Letta non deve immaginare che il Pd torni centrale per effetto di un’astuzia di manovra. La centralità si recupera soltanto se prevale l’apertura al corpo intermedio dell’elettorato, da troppo tempo esasperato e disilluso. Il commento di Giuseppe Fioroni
Mentre gli italiani misurano lo sforzo delle istituzioni nella lotta alla pandemia, con l’ansia della ripartenza dopo tanti mesi di restrizioni e sacrifici, l’impegno dei partiti si dispiega a fatica lungo la traiettoria di un riordino necessario del sistema politico.
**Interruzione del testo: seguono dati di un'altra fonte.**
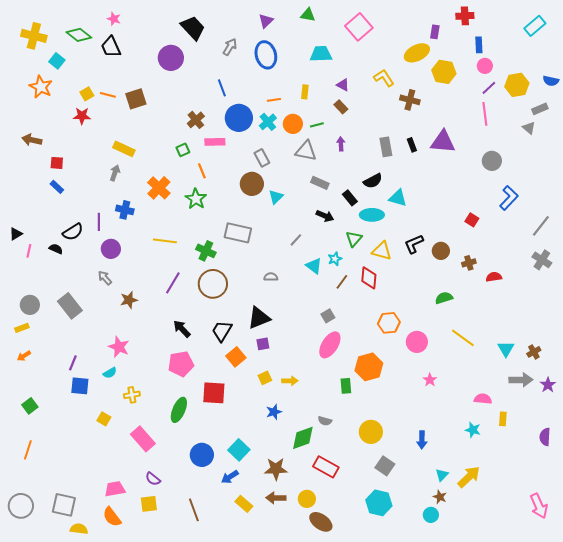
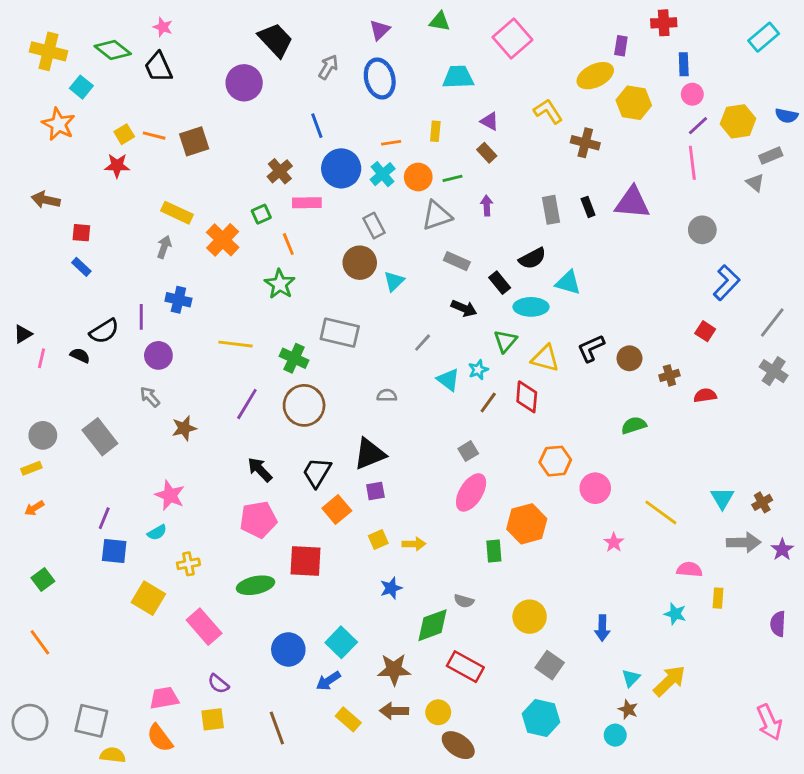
gray triangle: (306, 151) -> (437, 216), turned -30
orange cross: (159, 188) -> (223, 240), moved
red square: (472, 220) -> (705, 331), moved
yellow line: (463, 338) -> (661, 512), moved
green ellipse: (179, 410) -> (256, 585), turned 55
yellow square: (104, 419) -> (148, 598), size x1.6
orange line: (28, 450) -> (40, 642), turned -54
Si tratta di un’azione che implica, anzitutto sul versante della maggioranza, un’assoluta dimostrazione di equilibrio e responsabilità. Non può rappresentare, infatti, una ragione di subdolo conflitto con il governo Draghi. Questa consapevolezza è viva nel Pd, fa parte del suo dna, traspare nel nostro sentimento collettivo.
È merito di Letta l’abbandono di qualsiasi incertezza o ritrosia a riguardo dell’inedito compromesso che si è materializzato con l’avvento di questo Esecutivo. Siamo nel vortice di una transizione che muove, in primo luogo, dalle preoccupazioni per l’emergenza sanitaria ed economica. Occorre pertanto assicurare un certo grado di compostezza e linearità nel portare avanti le ragioni della propria parte politica. Oggi tutto serve meno che un partito di lotta e di governo.
Ciò non toglie che al Nazareno ci si adoperi legittimamente affinché il sostegno al governo vada di pari passo con la valorizzazione di un progetto di partito. L’importante è rispettare quel vincolo che Draghi ha indicato con l’invito ad accantonare le “bandiere identitarie”.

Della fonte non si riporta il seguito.